You probably haven’t heard of Maisonneuve injuries. The name comes from the French physician who first reported this problem. Basically, the term refers t a spiral fracture of the upper one-third of the fibula. The fibula is one of two bones in the lower leg. It is the smaller bone situated on the outside or lateral side of the leg. The tibia is the other (larger) bone in the lower leg.

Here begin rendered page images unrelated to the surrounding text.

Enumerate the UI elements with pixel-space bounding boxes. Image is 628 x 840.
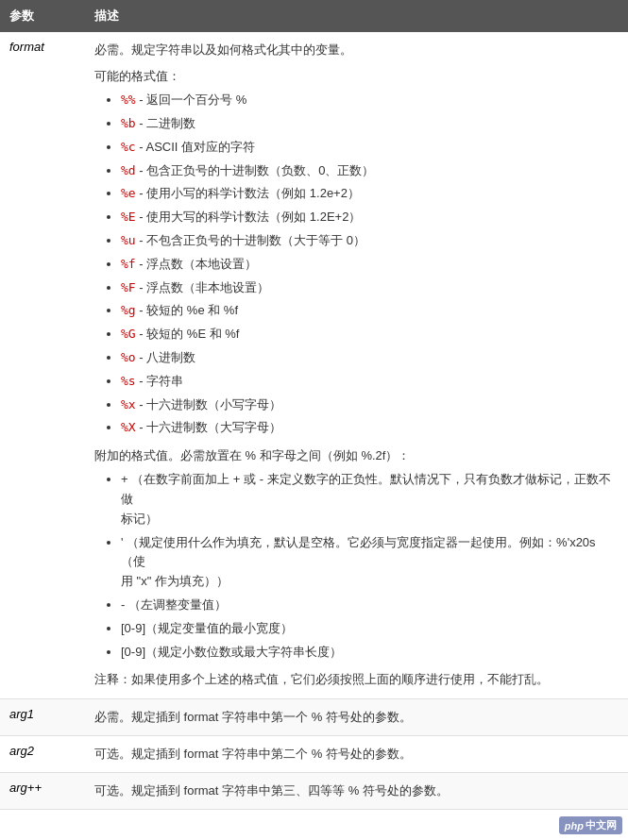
- format-values-list: %% - 返回一个百分号 % %b - 二进制数 %c - ASCII 值对应的…: [94, 91, 619, 438]
- list-item: %c - ASCII 值对应的字符: [121, 138, 619, 158]
- list-item: - （左调整变量值）: [121, 596, 619, 615]
- list-item: %e - 使用小写的科学计数法（例如 1.2e+2）: [121, 184, 619, 204]
- list-item: %E - 使用大写的科学计数法（例如 1.2E+2）: [121, 208, 619, 227]
- list-item: %X - 十六进制数（大写字母）: [121, 418, 619, 438]
- list-item: [0-9]（规定小数位数或最大字符串长度）: [121, 643, 619, 663]
- list-item: %s - 字符串: [121, 372, 619, 392]
- param-argpp: arg++: [0, 772, 85, 809]
- list-item: %b - 二进制数: [121, 114, 619, 134]
- desc-argpp: 可选。规定插到 format 字符串中第三、四等等 % 符号处的参数。: [85, 772, 628, 809]
- table-row-argpp: arg++ 可选。规定插到 format 字符串中第三、四等等 % 符号处的参数…: [0, 772, 628, 809]
- header-param: 参数: [0, 0, 85, 32]
- param-arg2: arg2: [0, 735, 85, 772]
- list-item: + （在数字前面加上 + 或 - 来定义数字的正负性。默认情况下，只有负数才做标…: [121, 470, 619, 529]
- desc-format-intro: 必需。规定字符串以及如何格式化其中的变量。: [94, 40, 619, 60]
- list-item: %u - 不包含正负号的十进制数（大于等于 0）: [121, 231, 619, 251]
- desc-arg1: 必需。规定插到 format 字符串中第一个 % 符号处的参数。: [85, 698, 628, 735]
- desc-arg2: 可选。规定插到 format 字符串中第二个 % 符号处的参数。: [85, 735, 628, 772]
- php-icon-text: php: [565, 820, 584, 832]
- cn-text: 中文网: [586, 818, 617, 832]
- list-item: %f - 浮点数（本地设置）: [121, 255, 619, 275]
- list-item: %o - 八进制数: [121, 348, 619, 368]
- desc-format: 必需。规定字符串以及如何格式化其中的变量。 可能的格式值： %% - 返回一个百…: [85, 32, 628, 698]
- table-row-arg2: arg2 可选。规定插到 format 字符串中第二个 % 符号处的参数。: [0, 735, 628, 772]
- table-row-arg1: arg1 必需。规定插到 format 字符串中第一个 % 符号处的参数。: [0, 698, 628, 735]
- list-item: %g - 较短的 %e 和 %f: [121, 301, 619, 321]
- format-note: 注释：如果使用多个上述的格式值，它们必须按照上面的顺序进行使用，不能打乱。: [94, 669, 619, 690]
- php-badge[interactable]: php 中文网: [559, 816, 622, 834]
- list-item: %% - 返回一个百分号 %: [121, 91, 619, 110]
- desc-format-additional-label: 附加的格式值。必需放置在 % 和字母之间（例如 %.2f）：: [94, 445, 619, 466]
- list-item: [0-9]（规定变量值的最小宽度）: [121, 619, 619, 639]
- additional-values-list: + （在数字前面加上 + 或 - 来定义数字的正负性。默认情况下，只有负数才做标…: [94, 470, 619, 662]
- header-desc: 描述: [85, 0, 628, 32]
- list-item: %G - 较短的 %E 和 %f: [121, 325, 619, 344]
- param-format: format: [0, 32, 85, 698]
- list-item: ' （规定使用什么作为填充，默认是空格。它必须与宽度指定器一起使用。例如：%'x…: [121, 533, 619, 592]
- table-row-format: format 必需。规定字符串以及如何格式化其中的变量。 可能的格式值： %% …: [0, 32, 628, 698]
- list-item: %x - 十六进制数（小写字母）: [121, 395, 619, 415]
- list-item: %F - 浮点数（非本地设置）: [121, 278, 619, 298]
- list-item: %d - 包含正负号的十进制数（负数、0、正数）: [121, 161, 619, 181]
- param-arg1: arg1: [0, 698, 85, 735]
- desc-format-possible-label: 可能的格式值：: [94, 66, 619, 87]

But there’s more to the injury than just the fracture. The force of the injury pushes the ankle into a flat-footed position with intense stretch pressure along the inside of the foot and ankle. The lower leg is externally (outwardly) rotated with the foot planted on the ground.
Associated injuries can also include fractures of the malleolus (bump on either side of the ankle that we usually point to and call our ankle bone) and tears or ruptures of the surrounding ankle ligaments or joint capsule.
In severe Maisonneuve injuries, the connective tissue between the two bones (tibia and fibula) is completely torn. This is called a syndesmotic disruption. Without this strong, fibrous interconnecting ligament, one bone can shift up or down in relation to the other causing a difference in leg length from one leg to the other.
The real dilemma with Maisonneuve injuries is that they aren’t painful so they can go undetected. The injuries in the lower ankle are more painful and get all the attention. No one thinks to X-ray the upper end of the fibula. People of all ages can experience a Maisonneuve injury as a result of slipping on ice, tripping and falling, falling from a height, car accidents, or sporting events.
Treatment isn’t standard because the injuries can vary widely in severity and involvement of the surrounding soft tissue structures. Most of the time, surgery is required because the injury is so severe. Without reconstructive surgery, the ankle remains unstable and at risk for further injury. Reduction of the fracture and fixation of the syndesmotic tear is essential in order to restore normal function and biomechanics of the leg.
Reduction means the surgeon puts the fractured ends of the bone back together. Plates and screws may be needed to hold the bones in place until they knit back together. Fixation of the syndesmosis is also accomplished with similar hardware called syndesmotic screws. The screws can be left in place or taken out according to the surgeon’s preferences and the patient’s wishes.
Surgery may not be needed for less severe Maisonneuve ankle injuries. The patient is placed in a cast for six weeks. This approach is acceptable when there are no soft tissue injuries of ligaments, syndesmosis, or joint capsule. In all cases, the goal is to restore normal ankle alignment and movement.
How do patients fare after treatment for Maisonneuve injuries? According to the authors of this article who reviewed all of the studies published on this injury — the majority of patients (88 per cent) have good-to-excellent results. Pain is eliminated and motion and function return to normal levels during daily activities. Functional outcomes are equal to before the injury within six months of treatment.
The authors would like to see more studies on this topic to look at two things: long-term results and results for each treatment approach. The hope is to find better ways to diagnose and treat this complex injury without significant delays that can negatively affect outcomes.